**EXERCISE DIRECTIONS**.
Without including any picture, write out the entries exactly as they stand.

**DATA FOR REVIEW**.
--------

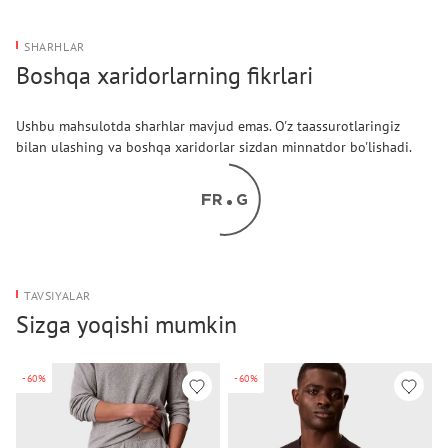
SHARHLAR
Boshqa xaridorlarning fikrlari
Ushbu mahsulotda sharhlar mavjud emas. O'z taassurotlaringiz
bilan ulashing va boshqa xaridorlar sizdan minnatdor bo'lishadi.
TAVSIYALAR
Sizga yoqishi mumkin
-60%
-60%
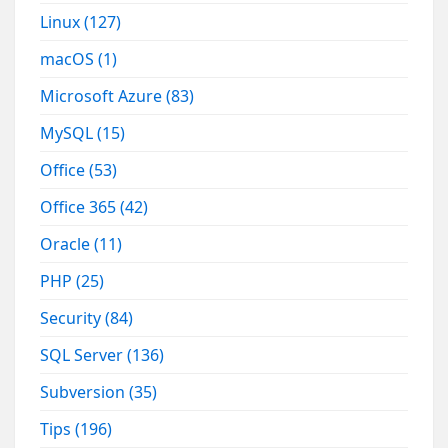
Linux
(127)
macOS
(1)
Microsoft Azure
(83)
MySQL
(15)
Office
(53)
Office 365
(42)
Oracle
(11)
PHP
(25)
Security
(84)
SQL Server
(136)
Subversion
(35)
Tips
(196)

--------

**SOLUTION FOR THIS PROBLEM**.
SHARHLAR
Boshqa xaridorlarning fikrlari
Ushbu mahsulotda sharhlar mavjud emas. O'z taassurotlaringiz
bilan ulashing va boshqa xaridorlar sizdan minnatdor bo'lishadi.
TAVSIYALAR
Sizga yoqishi mumkin
-60%
-60%
Linux
(127)
macOS
(1)
Microsoft Azure
(83)
MySQL
(15)
Office
(53)
Office 365
(42)
Oracle
(11)
PHP
(25)
Security
(84)
SQL Server
(136)
Subversion
(35)
Tips
(196)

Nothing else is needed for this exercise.